To Infinity, AND BEYOND

People who know me know I like to describe my taste in games as “I play games for escapism, not realism.” I find this is the perfect analogy for my choice of stuff to play. This blankets out anything like racing simulators and mainly first-person shooters. But there is a huge exception to the rule, UNREALISTIC shooters.

I grew up playing Halo for the majority of my life (if you count from the age of 9 as life.) being able to play as a super soldier running around shooting aliens is a huge boost to a small child, making me feel invincible.

I picked up call of duty infinite warfare because people said it was a terrible call of duty game. When I proceeded to ask why they thought so the response was “it isn’t a realistic game.”

Light bulb.

Call of duty: infinite warfare is a game set in the near future, where a militia from Mars led by Jon Snow has decided to use the night’s watch to try and destroy the earth, like the little sociopath he is. After destroying the entirety of earth’s fleet except for two ships, you must chase Jon snow and his compensating ship across the solar system before his plan to destroy earth goes into effect.
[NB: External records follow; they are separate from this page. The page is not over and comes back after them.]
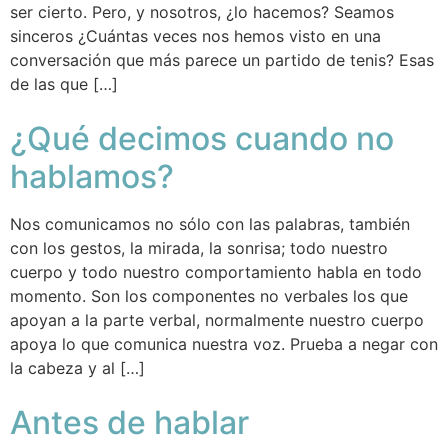
ser cierto. Pero, y nosotros, ¿lo hacemos? Seamos
sinceros ¿Cuántas veces nos hemos visto en una
conversación que más parece un partido de tenis? Esas
de las que […]
¿Qué decimos cuando no
hablamos?
Nos comunicamos no sólo con las palabras, también
con los gestos, la mirada, la sonrisa; todo nuestro
cuerpo y todo nuestro comportamiento habla en todo
momento. Son los componentes no verbales los que
apoyan a la parte verbal, normalmente nuestro cuerpo
apoya lo que comunica nuestra voz. Prueba a negar con
la cabeza y al […]
Antes de hablar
I went into Call of Duty: Infinite Warfare with very low expectations. From the mixture of peoples opinions to my opinion of the whole franchise, I didn’t set it in a good light. I’m going to say this now. I enjoyed it. But it has its shortcomings.
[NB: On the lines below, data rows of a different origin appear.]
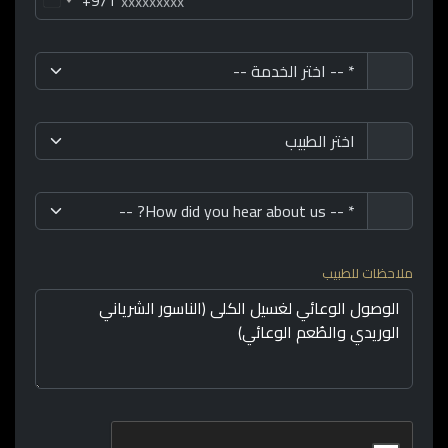
+971
ملاحظات للطبيب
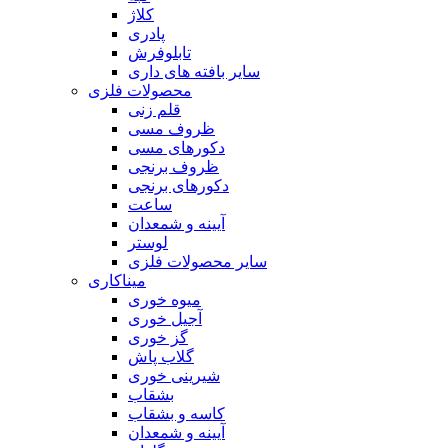
کلاژ
پادری
تابلوفرش
سایر بافته های داری
محصولات فلزی
قلم زنی
ظروف مسی
دکورهای مسی
ظروف برنجی
دکورهای برنجی
ساعت
آیینه و شمعدان
لوستر
سایر محصولات فلزی
میناکاری
میوه خوری
آجیل خوری
گز خوری
گلاب پاش
شیرینی خوری
بشقاب
کاسه و بشقاب
آیینه و شمعدان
Surprisingly one of my favourite parts of the game is flying the jackal ships. They felt like a realistic approach to one of my favourite games of all time, Lylat Wars for the N64. the controls felt tight and were never too easy or too difficult.

The actual gameplay, however, wasn’t my cup of tea. Remember how I said I like feeling like a supersoldier? Well, the game seems to want me to be it, yet I kept dying from 4 or 5 shots anyway. Most of the time I felt like I was shooting into the middle of nowhere hoping to get a shot because enemies would be so far away and still be able to hit me.

 

SPOILERS

The game kind of foreshadowed a suicide mission from the beginning of the game. I didn’t feel any emotional connections to any character except for eth3n the robot. I think this was intentional because the beginning of the game seems to hint at people not liking robots.

Suicide missions aside, Halo: Reach was better. just saying.

Overall it was an ok game. I didn’t feel the need to quit (like Battlefield 3. That game sucked.) I still want to go back and play through the extra missions in the game that I decided to skip over just to see how the main story would pan out.